Another Valentine’s Day is right around the corner. While this can be an exciting time for many people, it’s often regarded as a painful reminder for others. Too often, divorcees fall into the latter category. If, however, you’re divorced and ready to start dating again – but the entire process seems a bit daunting – don’t lose heart. The following tips will help you get started.
Be open-minded. While it’s easy to set your sights on dating a certain type of individual, try to stay open-minded. Fortunately, it’s possible to be compatible with lots of different people. As you age, remember that what was important to you in your twenties may no longer matter as much. While it’s true that physical attraction will always play a role, it’s a good idea to place more emphasis on a kind heart and a great personality.

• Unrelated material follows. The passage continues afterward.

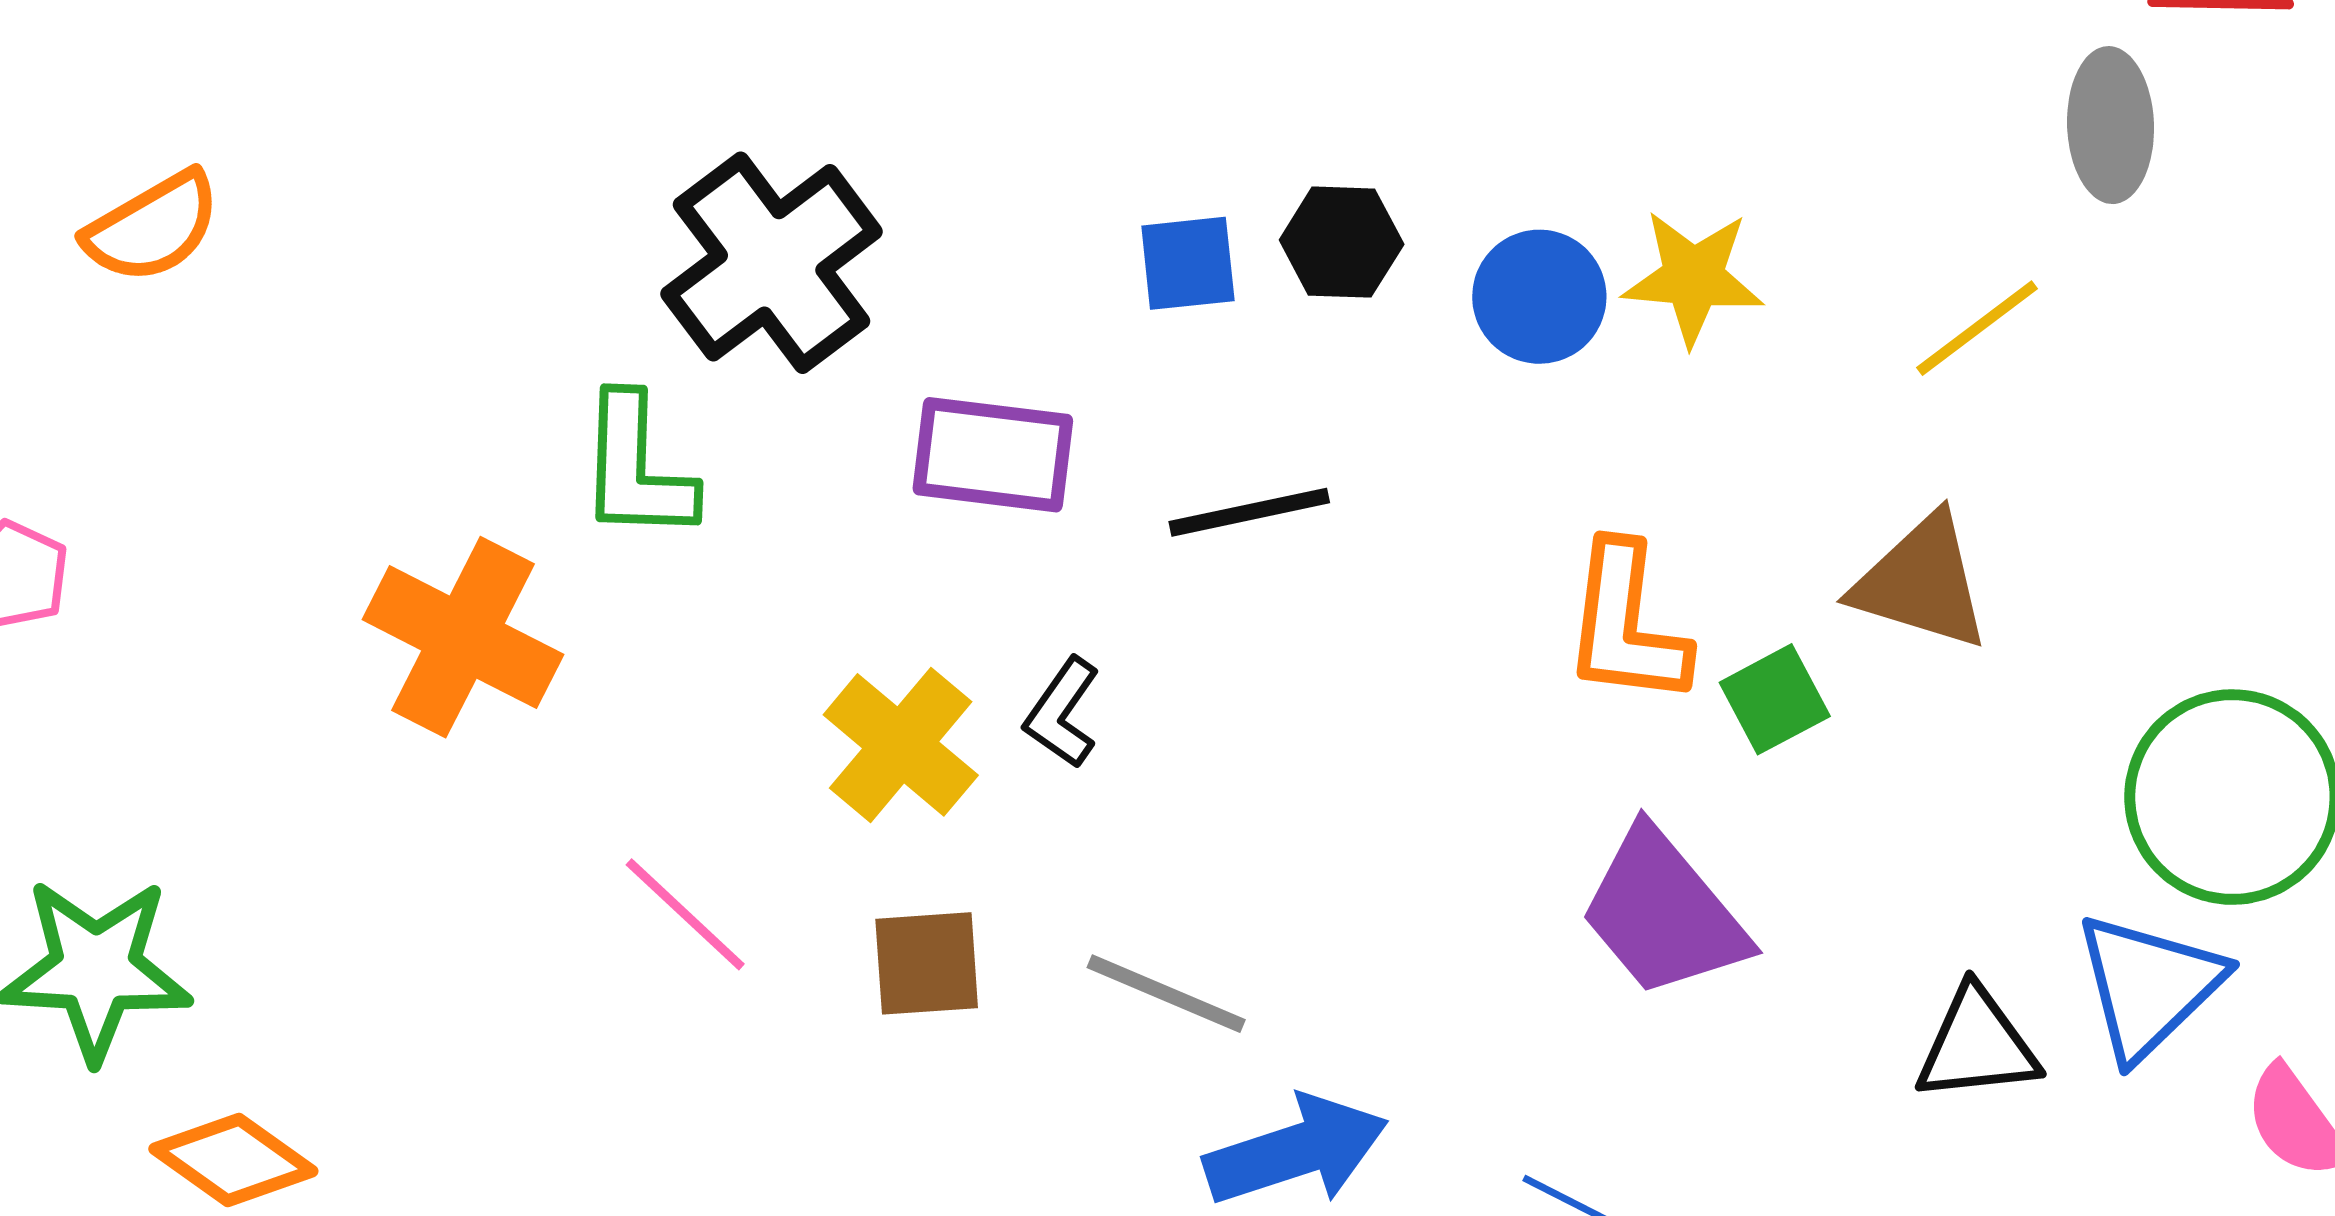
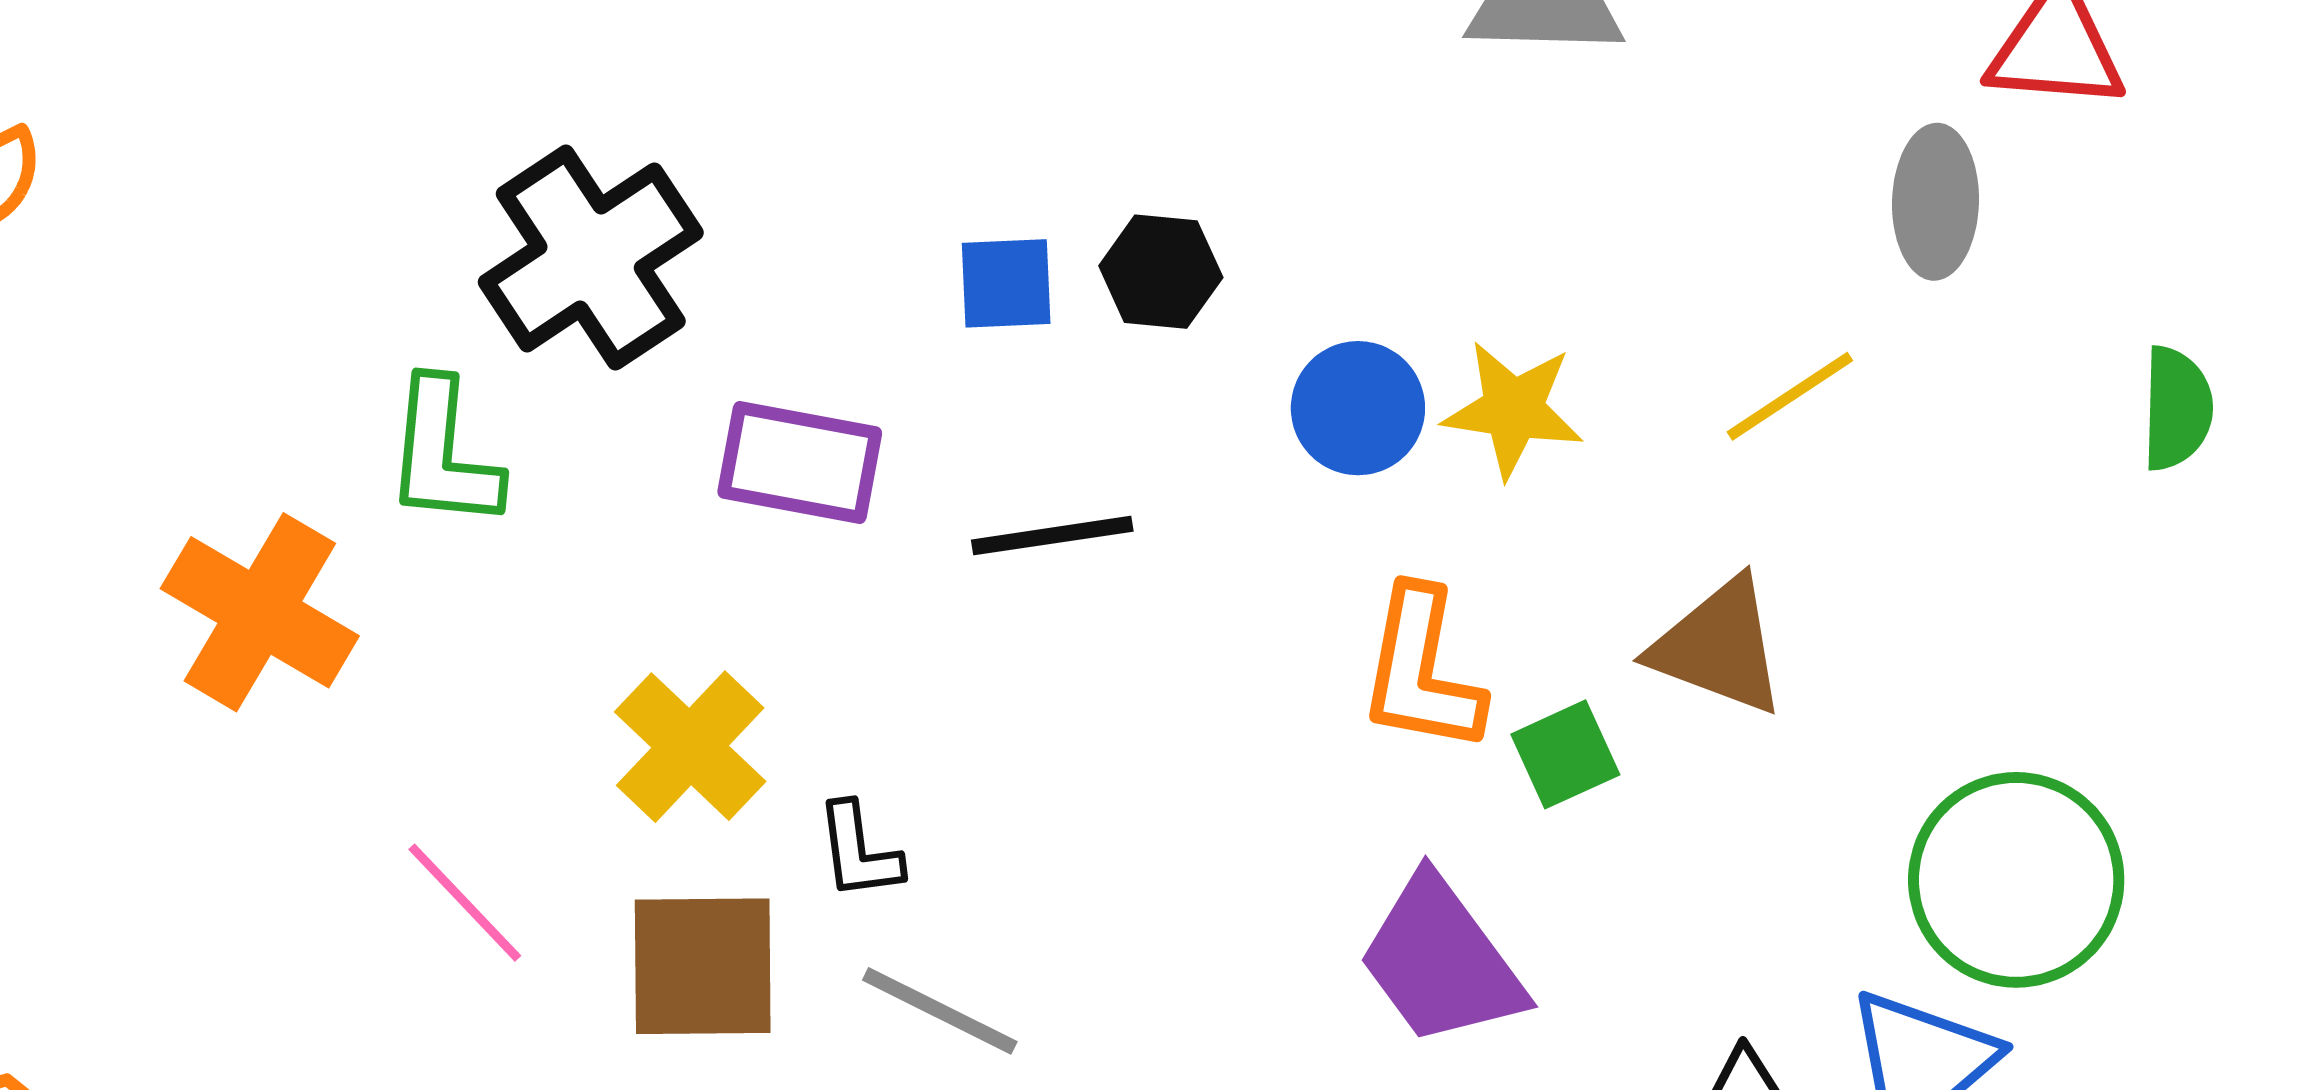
yellow star: (1693, 278) -> (1513, 409), moved
blue circle: (1539, 297) -> (1358, 408), moved
black L-shape: (1062, 713) -> (859, 851), moved, turned -46
brown square: (927, 963) -> (703, 966), size x1.4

Be open to how you meet people as well. If online dating doesn’t interest you, that’s okay. But realize that you may lose out on finding someone terrific just because you’re afraid of the process. Whatever you decide, confide in a few of your closest friends. Let them know that you’re interested in dating again and ask them for encouragement and support.
Know why you’re dating. Depending on why your marriage ended, you might not know what you want in a future relationship. Now is a good time to give that some thought and properly manage your expectations. Whether you’re looking for a fun, low-key relationship or a future spouse, it helps to understand your intentions before you start meeting people. This will minimize any miscommunication and set the tone for healthy relationships.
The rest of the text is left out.